2. Role of Each Layer#
2.1 Application Layer#
The topmost layer where user code resides. The fundamental unit of execution is the Node.
Application Layer
├── Node (basic unit of execution)
│ ├── Publisher ─── Topic ──→ Subscriber
│ ├── Service Server ←── Request/Response ──→ Service Client
│ ├── Action Server ←── Goal/Feedback/Result ──→ Action Client
│ └── Parameter Server
├── Launch System (multi-Node orchestration)
├── Lifecycle Management (Node state transitions)
└── Component (composing Nodes within a single process)2.2 ROS Client Library (rcl)#
rcl is a language-independent C library that serves as the common foundation for all client libraries. rclcpp (C++) and rclpy (Python) are language-specific bindings built on top of rcl.
rclcpp / rclpy / rclrs
│
▼
┌───────┐
│ rcl │ ← Language-independent C library
│ │ (Node creation, Topic management, QoS config)
└───┬───┘
│
▼
┌───────┐
│ rmw │ ← Middleware abstraction interface
└───────┘Thanks to this structure, identical DDS behavior is guaranteed regardless of the language used. Communication between a C++ Node and a Python Node happens directly without intermediate translation.

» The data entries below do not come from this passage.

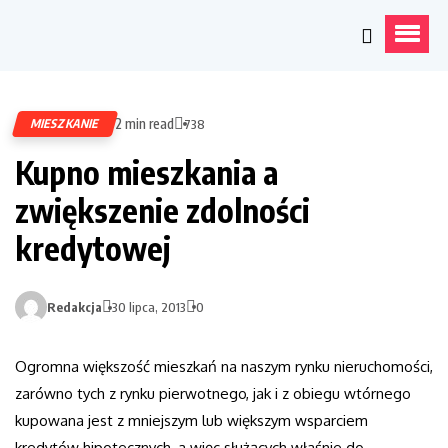
2 min read
MIESZKANIE
738
Kupno mieszkania a
zwiększenie zdolności
kredytowej
Redakcja
30 lipca, 2013
0
Ogromna większość mieszkań na naszym rynku nieruchomości,
zarówno tych z rynku pierwotnego, jak i z obiegu wtórnego
kupowana jest z mniejszym lub większym wsparciem
kredytów hipotecznych, a więc służących właśnie do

2.3 ROS Middleware Interface (rmw)#
rmw is the most critical abstraction layer in the ROS2 architecture. It applies the Adapter Pattern to make DDS vendor implementations interchangeable.
rmw API (abstract interface)
╱ │ ╲
rmw_fastrtps rmw_cyclonedds rmw_connextdds
│ │ │
Fast DDS Cyclone DDS Connext DDSThis allows switching DDS implementations with a single environment variable — no user code changes required:
export RMW_IMPLEMENTATION=rmw_cyclonedds_cpp2.4 DDS Layer#
DDS (Data Distribution Service) is a publish-subscribe communication standard defined by the OMG (Object Management Group). ROS2 adopted DDS for these structural advantages:
- Decentralized: Automatic participant discovery without ROS1’s Master Node
- QoS (Quality of Service): Fine-grained control over communication behavior
- Real-time: RTPS (Real-Time Publish-Subscribe) protocol support
- Security: Built-in DDS Security standard
3. Communication Patterns#
ROS2 provides three core communication patterns, each serving a different structural purpose.
3.1 Topic (Asynchronous Streaming)#
Publisher ──── Topic ────→ Subscriber
│ "/cmd_vel" │
│ │
│ (1:N, N:1, N:N) │
│ │
Publisher ──── Topic ────→ Subscriber
Subscriber- Pattern: Publish-Subscribe (asynchronous, unidirectional)
- Use case: Sensor data streaming, continuous state updates
- Structural property: Loose coupling between publishers and subscribers — they don’t need to know about each other
3.2 Service (Synchronous Request-Response)#
Client ─── Request ──→ Server
←── Response ──┘
(1:1 synchronous call)- Pattern: Request-Response (synchronous, bidirectional)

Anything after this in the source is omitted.